10回
2021/09 訪問
食材の見せ方に敬意を表します
秋の幸村さんの名物は、松茸を落ち鱧で巻いて、炭火で焼いて供するもの。まだ、落ち鱧とまでは行きませんが、淡路のすっきりした鱧に、松茸の香りを移し、松茸の水分で鱧をしっとり仕上げるやり方には、脱帽としか言いようがありません。
トウモロコシの天ぷらにしても、あれだけ分厚い何列ものトウモロコシの中心まで熱をくらえて、甘みを最大限に引き出すのは、尋常な技とは思えません(トウモロコシを一列にして薄く揚げるのは、そんなに難しくないです)。厚みがあるから噛み締めるので、甘みは口の中に拡がります。
味を足すのではなく、季節の食材の旬の味を引き出して、それを華やかに供することにおいて、当代随一だと思うし、旨い酒を飲みたかっただ、ここに勝る店はないと思っております。
2021/09/08 更新
2021/05 訪問
やはりすごい!
また、花山椒のしゃぶしゃぶの時季になりました。
1年の経つのは早いですね。
今年は、花山椒の収穫時期が、3週間以上早かったので、今日がギリギリのタイミングでした。
最近は、花山椒のしゃぶしゃぶを出す店が増えましたが、幸村さん(前の京都のお店)が元祖といってもよく、
誰もがこれをベンチマークにしているのだと思います。
私も何箇所かで食べました(大徳寺でも)が、やはり幸村さんがぶっちぎりで一番です。
花山椒の強い味に負けないような、おだしの取り方、そして強い味の牛肉の選び方において、幸村さんを追い越すのは難しいのかなと思います。
そもそも、幸村さんほど、季節の味をうまく表現できる料理人は少ないと思います。
天才です。
それは、京味の西さんの目指した「季節が味を呼んでくる」というのとも違う、「季節の味を他にはない方法で表現する」ものだと思います。
そうしようとして失敗して訳わからないものを提供するお店もあるように思いますが、幸村さんは絶対に外しません。
その典型が、最初のお皿。はまぐりを焚いて作ったジュレの中に、春の苦味のお野菜を遊ばせる、という料理。春の苦味って、本当に美味しいんだな、日本に生まれて良かったな、と思える一皿です。
他にも、筍は、今年食べた中で一番でしたし、稚鮎の苦味の出し方も絶妙でした。
降参です。
2021/05/10 更新
2021/03 訪問
天才です
次は、花山椒の時季かな、と思っていたら、そろそろ蟹が最後ですよ、というので、いそいそと伺いました。
京都の蟹が素晴らしいのはもとより、今の和久傳さんの基礎を作ったと言っても過言でない、幸村さんの創り出す料理は、天才の域に達していると思います。

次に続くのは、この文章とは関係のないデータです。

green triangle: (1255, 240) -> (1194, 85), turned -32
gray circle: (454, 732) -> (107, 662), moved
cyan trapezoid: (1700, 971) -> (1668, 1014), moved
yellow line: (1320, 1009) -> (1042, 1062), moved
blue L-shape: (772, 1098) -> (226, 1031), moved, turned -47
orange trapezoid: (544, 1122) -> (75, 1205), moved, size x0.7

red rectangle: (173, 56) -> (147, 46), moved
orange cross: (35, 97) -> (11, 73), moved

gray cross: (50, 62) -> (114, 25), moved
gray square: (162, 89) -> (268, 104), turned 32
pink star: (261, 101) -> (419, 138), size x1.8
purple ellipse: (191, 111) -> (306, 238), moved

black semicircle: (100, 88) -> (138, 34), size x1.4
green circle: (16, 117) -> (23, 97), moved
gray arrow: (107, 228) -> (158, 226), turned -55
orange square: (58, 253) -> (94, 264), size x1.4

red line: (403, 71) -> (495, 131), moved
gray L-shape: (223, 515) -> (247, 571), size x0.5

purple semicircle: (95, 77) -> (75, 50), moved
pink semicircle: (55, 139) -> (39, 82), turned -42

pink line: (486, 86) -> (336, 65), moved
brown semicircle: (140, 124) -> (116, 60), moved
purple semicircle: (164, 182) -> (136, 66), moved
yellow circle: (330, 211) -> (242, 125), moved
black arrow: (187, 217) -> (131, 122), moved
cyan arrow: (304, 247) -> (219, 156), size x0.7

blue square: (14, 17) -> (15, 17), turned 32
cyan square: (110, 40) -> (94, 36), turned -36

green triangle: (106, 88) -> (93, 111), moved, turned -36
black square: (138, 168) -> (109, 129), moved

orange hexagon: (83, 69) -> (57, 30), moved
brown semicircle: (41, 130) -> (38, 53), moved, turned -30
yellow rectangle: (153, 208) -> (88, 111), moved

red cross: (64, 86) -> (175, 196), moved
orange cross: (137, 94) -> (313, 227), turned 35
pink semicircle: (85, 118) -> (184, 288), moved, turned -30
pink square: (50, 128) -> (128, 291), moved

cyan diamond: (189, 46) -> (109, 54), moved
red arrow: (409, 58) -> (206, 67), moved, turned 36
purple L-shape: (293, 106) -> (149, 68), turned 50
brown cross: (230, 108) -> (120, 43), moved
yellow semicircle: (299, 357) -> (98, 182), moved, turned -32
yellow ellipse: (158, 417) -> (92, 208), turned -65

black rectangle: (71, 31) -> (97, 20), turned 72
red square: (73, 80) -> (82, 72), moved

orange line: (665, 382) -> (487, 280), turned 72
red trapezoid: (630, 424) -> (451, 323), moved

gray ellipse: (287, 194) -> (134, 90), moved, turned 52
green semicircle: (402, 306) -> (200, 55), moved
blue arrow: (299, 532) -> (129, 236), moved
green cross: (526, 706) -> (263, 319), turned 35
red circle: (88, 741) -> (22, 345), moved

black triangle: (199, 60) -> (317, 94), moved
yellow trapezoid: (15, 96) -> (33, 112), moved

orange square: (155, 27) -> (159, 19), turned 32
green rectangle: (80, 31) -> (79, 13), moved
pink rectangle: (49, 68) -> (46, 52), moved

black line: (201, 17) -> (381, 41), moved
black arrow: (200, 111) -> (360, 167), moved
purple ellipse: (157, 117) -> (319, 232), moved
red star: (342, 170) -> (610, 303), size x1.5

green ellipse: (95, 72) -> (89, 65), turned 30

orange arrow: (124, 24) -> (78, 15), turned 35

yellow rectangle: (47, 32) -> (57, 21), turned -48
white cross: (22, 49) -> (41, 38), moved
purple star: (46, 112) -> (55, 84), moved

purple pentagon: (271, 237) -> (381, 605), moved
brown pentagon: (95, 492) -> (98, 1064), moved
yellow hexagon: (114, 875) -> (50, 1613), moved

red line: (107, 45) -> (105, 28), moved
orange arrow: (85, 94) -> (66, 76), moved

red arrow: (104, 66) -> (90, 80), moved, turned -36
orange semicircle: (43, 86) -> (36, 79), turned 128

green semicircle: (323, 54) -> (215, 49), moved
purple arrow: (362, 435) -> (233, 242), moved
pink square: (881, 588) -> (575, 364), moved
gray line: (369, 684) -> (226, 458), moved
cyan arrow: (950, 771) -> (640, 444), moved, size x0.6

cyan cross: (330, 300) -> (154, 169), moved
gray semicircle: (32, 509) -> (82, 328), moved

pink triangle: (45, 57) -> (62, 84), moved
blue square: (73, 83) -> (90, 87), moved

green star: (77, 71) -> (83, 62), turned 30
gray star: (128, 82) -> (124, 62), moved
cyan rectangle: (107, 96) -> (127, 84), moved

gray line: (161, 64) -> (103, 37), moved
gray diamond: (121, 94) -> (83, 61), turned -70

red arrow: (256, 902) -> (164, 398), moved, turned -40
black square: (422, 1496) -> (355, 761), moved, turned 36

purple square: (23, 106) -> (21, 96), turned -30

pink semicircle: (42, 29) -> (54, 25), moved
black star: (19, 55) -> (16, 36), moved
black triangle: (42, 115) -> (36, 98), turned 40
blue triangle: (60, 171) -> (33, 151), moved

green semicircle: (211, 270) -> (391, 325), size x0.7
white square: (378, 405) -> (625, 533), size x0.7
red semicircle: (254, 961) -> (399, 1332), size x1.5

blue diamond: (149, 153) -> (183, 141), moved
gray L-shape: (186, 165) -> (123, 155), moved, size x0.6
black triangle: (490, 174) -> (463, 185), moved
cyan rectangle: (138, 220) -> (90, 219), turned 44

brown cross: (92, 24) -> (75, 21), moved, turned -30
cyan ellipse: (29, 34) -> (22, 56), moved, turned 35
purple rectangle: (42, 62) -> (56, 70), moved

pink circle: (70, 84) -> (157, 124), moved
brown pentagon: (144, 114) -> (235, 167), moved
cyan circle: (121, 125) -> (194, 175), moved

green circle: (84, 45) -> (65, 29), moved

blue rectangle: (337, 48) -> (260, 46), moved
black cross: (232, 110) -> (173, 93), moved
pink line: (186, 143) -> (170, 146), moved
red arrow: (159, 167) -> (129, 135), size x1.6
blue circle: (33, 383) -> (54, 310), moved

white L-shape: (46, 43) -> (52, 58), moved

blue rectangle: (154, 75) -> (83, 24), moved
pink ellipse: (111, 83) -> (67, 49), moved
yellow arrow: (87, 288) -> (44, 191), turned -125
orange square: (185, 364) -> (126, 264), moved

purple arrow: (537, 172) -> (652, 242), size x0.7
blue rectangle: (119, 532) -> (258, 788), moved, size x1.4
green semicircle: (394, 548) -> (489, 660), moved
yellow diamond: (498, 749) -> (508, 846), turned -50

何より、最初に出てきた、ホタテを河豚の白子をクリーム状にしたもので包んだ品などは、びっくりして最初からノックアウトされました。
魚卵系や高級食材をまぶして、値段だけあげて、素材の持つ本来の味を出す手間を忘れているお店が多い中で、ひたすら、季節感を大切にして、しかも食材同士の「出会い」を大切にする幸村さんの料理は、他では味わえないものだと思います。
大変美味しかったです!
2021/03/12 更新
2020/09 訪問
松茸づくし!
幸村さんは、友人に年に何度か連れて行っていただきます。ここは、春の花山椒鍋、秋の松茸づくし、冬のカニが楽しみです。
最初は、太刀魚の炊いたもの。ミョウガが薬味でナイスです。
次は、おなじみの、カラスミをかけた蕎麦。2皿目で出てきたのは、お凌ぎの意味合いでしょうか?美味しいですよね。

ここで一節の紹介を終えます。